Gli ho fatto un’ultima richiesta per coronare la serata: knocking on heaven’s door: lenta, con le onde del mare dietro, molto romantica. Eppure eravamo entrati nel clima ballereccio e la serata non poteva spegnersi così. Rowena ha proposto di andare in discoteca. In realtà erano 3 giorni che decantava la discoteca del sabato sera. Abbiamo preso il moto taxi in tre e siamo finiti su un campo da basket sperduto sulla punta nord di Malapascua, oltre il faro. La musica era bella e fortissima. Sul campetto c’erano tutti, dai bambini di 4 anni fino si vecchietti coi bastoni. Era più una fiera di paese che una discoteca ed era divertente così. C’era anche un banchetto per scommettere sui dadi. Ho perso gli ultimi soldi che mi erano rimasti dal pomeriggio.

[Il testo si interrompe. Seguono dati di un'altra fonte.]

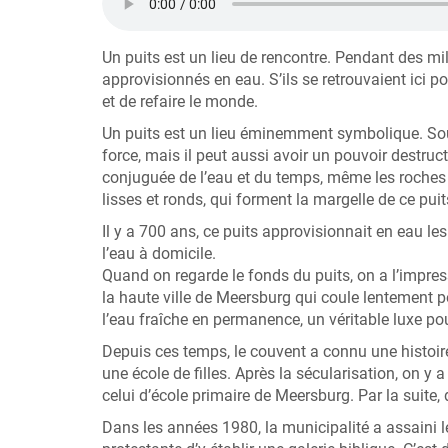
Un puits est un lieu de rencontre. Pendant des m
approvisionnés en eau. S’ils se retrouvaient ici p
et de refaire le monde.
Un puits est un lieu éminemment symbolique. Sour
force, mais il peut aussi avoir un pouvoir destruc
conjuguée de l’eau et du temps, même les roches 
lisses et ronds, qui forment la margelle de ce puit
Il y a 700 ans, ce puits approvisionnait en eau l
l’eau à domicile.
Quand on regarde le fonds du puits, on a l’impres
la haute ville de Meersburg qui coule lentement po
l’eau fraîche en permanence, un véritable luxe pou
Depuis ces temps, le couvent a connu une histoi
une école de filles. Après la sécularisation, on y 
celui d’école primaire de Meersburg. Par la suite, 
Dans les années 1980, la municipalité a assaini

Con Rowena ci siamo scatenati a ballare e con suo grande disappunto, solo a ballare. Siamo rientrati in paese attraversando le stradine tortuose dell’isola in sella a un motorino: il conducente davanti, io in mezzo e lei dietro.
Penso di aver visto tutto a Malapascua. Domani inizierò il mio viaggio verso sud.
Buonanotte.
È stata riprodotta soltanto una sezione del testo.